About a year ago, a piece in the New England Journal of Medicine revealed that the overwhelming majority of patient advocacy groups that are disease organizations are funded by industry and governed by industry leaders. Since then, Kaiser Health News (KHN) has built a database tracking gifts from pharmaceutical companies to patient advocacy groups. Sydney Lufkin and Emily Kopp report for Kaiser Health News that, in 2015 alone, 594 patient advocacy groups received $116 million from 14 drug companies. Could this explain why virtually all of the large patient advocacy groups are Pharma shills and never advocate for lower drug prices?

Many of the patient advocacy groups have significant influence with lawmakers. They generally dedicate a lot of time making the case for research money. They also often keep pressure on members of Congress not to take action to reduce drug prices, claiming that it could undermine access to drugs.  As a general rule, they do not ally themselves with organizations advocating for their members who cannot afford needed medicines.

Pharmaceutical companies do not have to disclose donations to patient advocacy organizations. So, we do not know the full extent of pharmaceutical company donations to these “patient advocacy” groups. Several pharmaceutical companies opted not to disclose their giving to these groups, including Allergan, Baxter International, Gilead Sciences and Mylan. But, the KHN database, Prescription for Power has gathered as much information as is available.

KHN has found that pharmaceutical companies gave more money to patient advocacy groups in 2015 than to federal policymakers.  By so doing, pharmaceutical companies can leverage their dollars, enlisting patients to speak to lawmakers, provide testimony in Congress, and organize social media campaigns on their behalf.

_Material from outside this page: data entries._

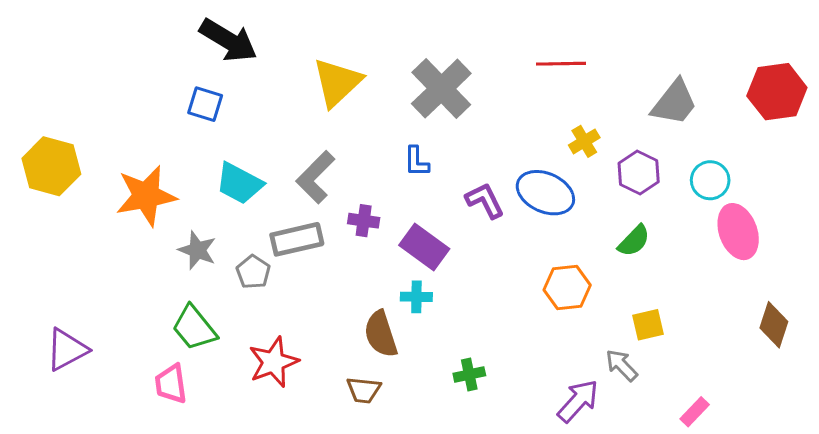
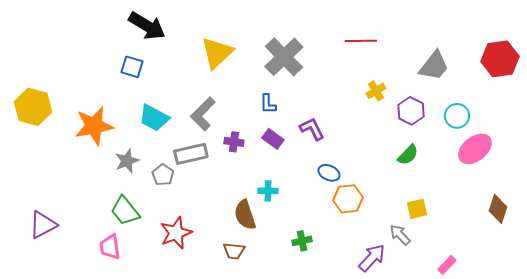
blue ellipse: (545, 193) -> (329, 173), moved, size x0.6
pink ellipse: (738, 232) -> (475, 149), turned 72
purple rectangle: (424, 247) -> (273, 139), moved, size x0.7
gray star: (197, 250) -> (127, 161), turned 30
orange hexagon: (567, 287) -> (348, 199), moved

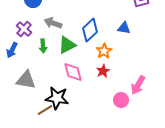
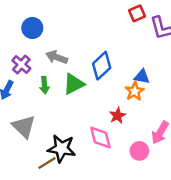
blue triangle: (124, 28) -> (142, 77), moved
orange star: (104, 51) -> (135, 91), moved
pink diamond: (73, 72) -> (100, 138), moved
gray triangle: (26, 80) -> (24, 127), turned 35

The NEJM researchers studied 104 “patient advocacy” groups with revenues of at least $7.5 million. Prescription for Power takes that work to the next level, with information on 1,200 patient groups. KHN finds that nearly half (594) of them accepted drug company money. KHN further finds that some patient groups are purely shills for pharmaceutical companies, repeating their talking points in their communications without doing much else.

So, before supporting or taking advice from a group that appears to be a patient advocacy group, understand its ties to the medical industrial complex. Dr. Adriane Fuh-Berman, the head of PharmedOut,  a Georgetown University Medical Center program critical of the way pharmaceutical companies market drugs, warns that the advice you get from many patient groups could be misleading. For example, it could steer you to high-cost drugs when low-cost alternatives might be better.

To be sure, the patient advocacy groups taking money from pharmaceutical companies represented to Kaiser Health News that they shaped their organizations’ priorities independently of the companies funding their organizations. And the drug companies represented same. We all know, however, that money talks. Notably, the patient groups and the drug companies appear to share similar goals, goals that are very different from those of Patients for Affordable Drugs, a patient  advocacy group that takes no money from Pharma.

In addition to “patient advocacy” groups, drug company money flows to scores of entities that can benefit pharmaceutical companies, including, doctors, researchers, thought leaders, academics, media outlets, and policymakers.